Respectful interviewing, but not thorough enough. And then they can have a hard time getting out, because now they have that social need being met. Footage of hidden rituals, documents of exactly who went there and at what time, among some other surprising things, Wild Wild Country deserves massive props for being willing to tackle such a large topic, especially considering the dangerous implications of it, as well as its forgotten nature. The interviews and subject matter may be a little too uncomfortable for some, as they can get fairly deep and brutally honest. His parents were not part of the inner circle, and he was largely unaware of the central conflict of immigration fraud, salad poisoning in the local town, and voter fraud.
Looking Back While the story itself is already incredibly engaging not to mention disturbing and unsettling , what really brings Wild Wild Country a sense of authenticity or at least evidence of in-depth research are the multiple interviews scattered throughout that bring a level of perspective to the entire situation, for better or worse. While he admits he never witnessed one of the infamous giant orgies, he did know it was going on. The cult leader wants to control people, to a certain degree. In 1981, with the help of Sheela, who became his personal assistant, Rajneesh bought a ranch nearby the tiny town of Antelope, Oregon, and moved his cult there, creating a whole new city named Rajneeshpuram. In addition, please read our , which has also been updated and became effective May 23rd, 2018. Interview subjects are free to speak as they desire, which may lead to some uncomfortable moments, especially with Sheela.
In 1978, cult leader Jim Jones urged more than 900 of his followers to kill themselves by drinking poison in Jonestown, Guyana. We see interviews with the Oregonian locals, who even today, harbor a strange resentment towards the Rajneeshees, appearing openly bigoted towards the group and gladly proclaiming their eventual banishment from the area. Religions are an organized belief system, and cults are organized belief systems. You put those things together, you create the perfect storm for getting people into a cult. Historically, if you think of the people we call cult leaders, like David Koresh, James Jones, they all had a certain charisma. Sheela begins her interview by saying that at this point, she has nothing to lose. And that kind of satisfies that need for me.
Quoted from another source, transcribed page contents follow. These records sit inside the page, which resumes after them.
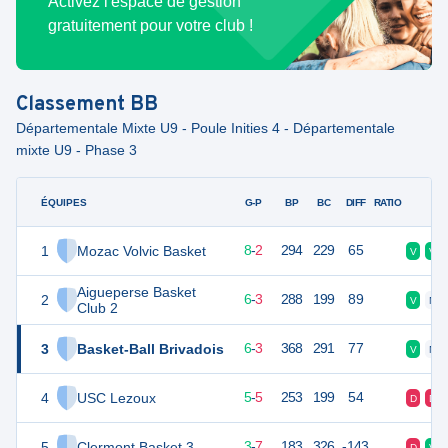
Activez l'espace de gestion
gratuitement pour votre club !
Classement
BB
Départementale Mixte U9 - Poule Inities 4 - Départementale
mixte U9 - Phase 3
ÉQUIPES
PTS
JO
G-P
BP
BC
DIFF
RATIO
F
1
Mozac Volvic Basket
16
10
8
-
2
294
229
65
V
V
Aigueperse Basket
2
12
10
6
-
3
288
199
89
V
N
Club 2
3
Basket-Ball Brivadois
12
10
6
-
3
368
291
77
V
N
4
USC Lezoux
10
10
5
-
5
253
199
54
D
D
5
Clermont Basket 3
6
10
3
-
7
183
326
-143
D
V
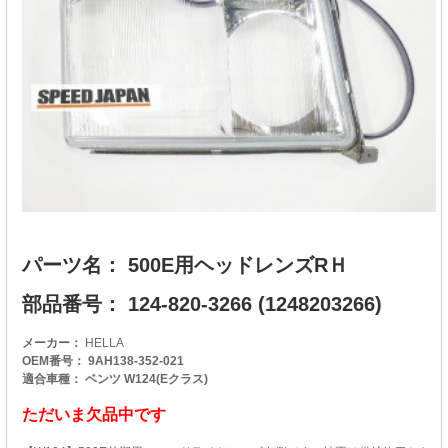
パーツ名： 500E用ヘッドレンズRＨ
部品番号： 124-820-3266 (1248203266)
メーカー：
HELLA
OEM番号： 9AH138-352-021
適合車種： ベンツ W124(Eクラス)
ただいま欠品中です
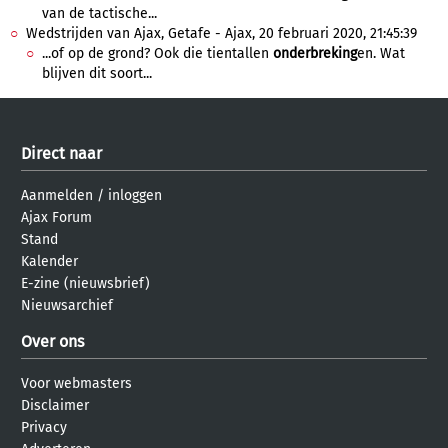
van de tactische...
Wedstrijden van Ajax, Getafe - Ajax, 20 februari 2020, 21:45:39
...of op de grond? Ook die tientallen
onderbreking
en. Wat
blijven dit soort...
Direct naar
Aanmelden
/
inloggen
Ajax Forum
Stand
Kalender
E-zine (nieuwsbrief)
Nieuwsarchief
Over ons
Voor webmasters
Disclaimer
Privacy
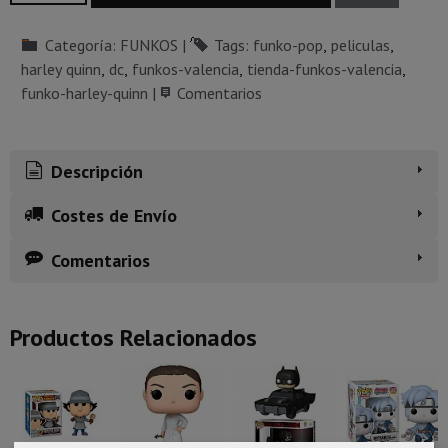
Categoría:
FUNKOS
|
Tags:
funko-pop
peliculas
harley quinn
dc
funkos-valencia
tienda-funkos-valencia
funko-harley-quinn
|
Comentarios
Descripción
Costes de Envío
Comentarios
Productos Relacionados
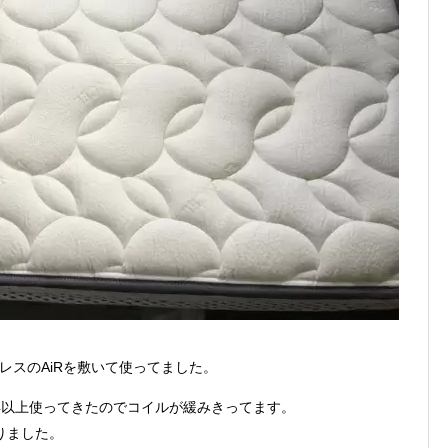
レスのAiRを敷いて使ってました。
年以上使ってきたのでコイルが緩みきってます。
りました。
Rajneesh preached a unlike most other religions. Noa Maxwell was just four when his family decided to leave their life behind and move to India. Cults are a in human behavior. But the majority of us fall in the middle. Rajneesh preached to his followers about the idea of creating awakened people who live in harmony with their surroundings. But his cult also , while creating an isolated community that kept tight control over its members. I think wanting to control is a driving force from the leader, and wanting to belong is the driving force for the member.
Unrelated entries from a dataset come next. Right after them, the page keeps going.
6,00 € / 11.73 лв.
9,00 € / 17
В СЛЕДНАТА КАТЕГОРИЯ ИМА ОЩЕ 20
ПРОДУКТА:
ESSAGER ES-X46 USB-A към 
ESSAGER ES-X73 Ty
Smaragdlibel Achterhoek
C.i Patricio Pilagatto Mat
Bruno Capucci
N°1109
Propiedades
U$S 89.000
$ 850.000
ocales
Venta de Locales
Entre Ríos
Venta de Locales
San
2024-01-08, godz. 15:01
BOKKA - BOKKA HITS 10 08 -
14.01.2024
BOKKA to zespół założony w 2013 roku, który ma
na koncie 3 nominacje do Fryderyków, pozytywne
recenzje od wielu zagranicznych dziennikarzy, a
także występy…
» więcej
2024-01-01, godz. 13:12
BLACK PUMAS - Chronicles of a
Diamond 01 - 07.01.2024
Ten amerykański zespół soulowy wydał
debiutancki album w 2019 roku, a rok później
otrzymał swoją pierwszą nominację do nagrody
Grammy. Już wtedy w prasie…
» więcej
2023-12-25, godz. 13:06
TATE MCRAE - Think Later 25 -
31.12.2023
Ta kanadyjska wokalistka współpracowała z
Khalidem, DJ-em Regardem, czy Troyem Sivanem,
When Ma Anand Sheela first met the Indian guru Bhagwan Shree Rajneesh in his apartment in Mumbai in 1968, she hugged him and cried. When you look at people who run these organizations, if you look at the more historically famous ones, they had a need to control people, and when that control got pushed up against, they pushed back. Rajneesh was just one of many cult leaders who have captivated — and horrified — people throughout history. In fact, my only flaw is that it can be a little too. More often than not, the victims of a certain crime are often the subject of the documentary, taking on the role of a tragic protagonist in a sense. For more on Rajneesh and his cult, from the 1980s.
The children in the compound ran wild and experimented with other things, too. Impressively done documentary that even after 5 to 6 hours still leaves too many questions unanswered. I'm still very fascinated though. He says he first got drunk when he was 10 and no adults noticed or cared. Negativity in any form was discouraged. Wild Wild Country via The sex orgies were not private Free love means lots of sex, and the commune Noa Maxwell lived on was no exception.
But believe it or not, the focus of this story received all kinds of statewide and even national attention, being sold as one of the tensest inner wars within the U. This interview has been lightly edited for brevity and clarity. Like so many other cult leaders, he was charismatic, well-educated, and seemed to have all the answers. Rajneesh encouraged followers to express radical emotions, so Maxwell reports that at one point, thousands of people would simultaneously laugh and cry. What do cult leaders have in common? People have killed other individuals in the name of their religion. No one batted an eyelash when he smoked.